8 Replies Latest reply on Aug 16, 2012 5:17 PM by Skysnake

    OpenCL kernel crashes with -5 Error

    gopal_hc

      I am developing OpenCL program using MultiGPU.

       

      I have to launch very large number of threads. At a time i am launching only few threads for a kernel, based on number of resources(registers usage and local memory usage ) used to best utilize GPU resources. So i am launching my kernel total n times(n = N/M), where N is total number of threads that i have to launch, M is number of threads that i can be launched at a time and n is number of times needed to launch the kernel.

       

           Launching of kernel for few iterations goes successfully but it fails for more iterations. Kernel crashes with -5 Error when i am launching my kernel for more iterations.

       

        I am getting "CL_OUT_OF_RESOURCES" Error while while calling clEnqueueReadBuffer() function. It means that i am accessing GPU memory out of limit, but the same code is working fine for few iterations.

       

      I am using Nvidia GPU device :: GeForce GTX 295

                      Platform Version    ::  OpenCL 1.1

                      Operating System  ::  Ubuntu 11.04

       

       

      My Questions are ::

           What could be reasons the for error messages and crashes?

           What are the causes of getting "CL_OUT_OF_RESOURCES" Error?

       

      Waiting for your quick reply.

       

      Thanks in advance.

        • OpenCL kernel crashes with -5 Error
          nou

          maybe add clFinish after each 1000-10000 clEnqueuNDRange()?

            • Re: OpenCL kernel crashes with -5 Error
              gopal_hc

              Actually i am creating and releasing the input buffer for each call of clEnqueuNDRangeKernel() function.

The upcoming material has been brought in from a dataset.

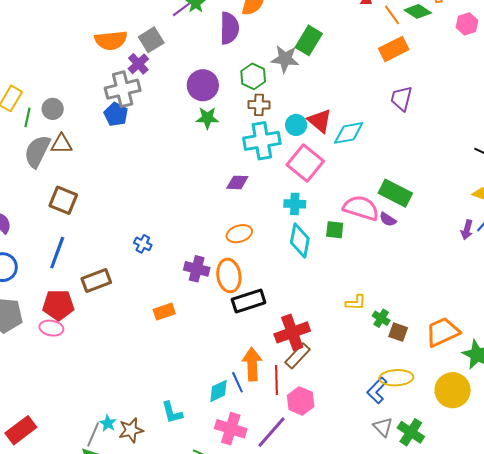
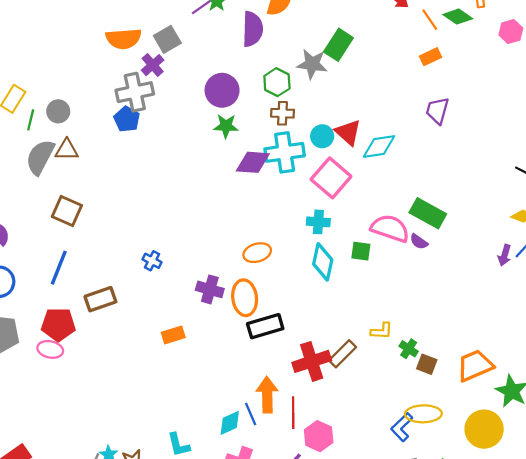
orange rectangle: (394, 49) -> (430, 57), size x0.7
purple diamond: (237, 182) -> (253, 162), moved, size x1.4
brown rectangle: (297, 356) -> (342, 354), moved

And using clWaitForEvents() for each call of clEnqueuNDRange() to wait for completion of execution.

               

              Is this the correct way?

              • Re: OpenCL kernel crashes with -5 Error
                gopal_hc

                Hi nou,

                Thanx once again for your quick reply.

                My program is running and not crashing with -5 Error. But it is getting killed after 600 iterations.

                assume i have a loop

                for(i =0; i < n; i++) {

                ....writing data from CPU to GPU device using clEnqueueWriteBuffer()....

                ....launching of kernel using clEnqueueNDRangeKernel().....

                ....waiting for all commands in command queue to finish using clFinish()...

                ....reading of data from GPU to CPU clEnqueueReadBuffer()......

                }

                where (n = N/M)  n is number of iterations needed to launch the kernel, where N is total number of threads that i have to launch, M is number of threads that i can be launched at a time.

                 

                Why it is getting killed after n greater than 600 ?

                  • Re: OpenCL kernel crashes with -5 Error
                    Skysnake

                    I have the same problem with nVidia GPUs with a PCI-E bandwith test, that i have written (klick)

                     

                    It seems to be a problem in the nVidia driver. I tried to report this bug to nVidia, but because of the fact, that there forum and so on is offline since there hack, i am not able to report the bug

                     

                    The AMD driver is in this part much better. It runs and runs and runs without any problems in my testsuite.

                     

                    Btw. yes, you can solve the problem for the clEnqueueReadBuffer and clEnqueueWriteBuffer functions with the clFinish on nVidia GPUs, but you are not able to solve it for clEnqueueMapBuffer.... I am only able to say it for pinned memory.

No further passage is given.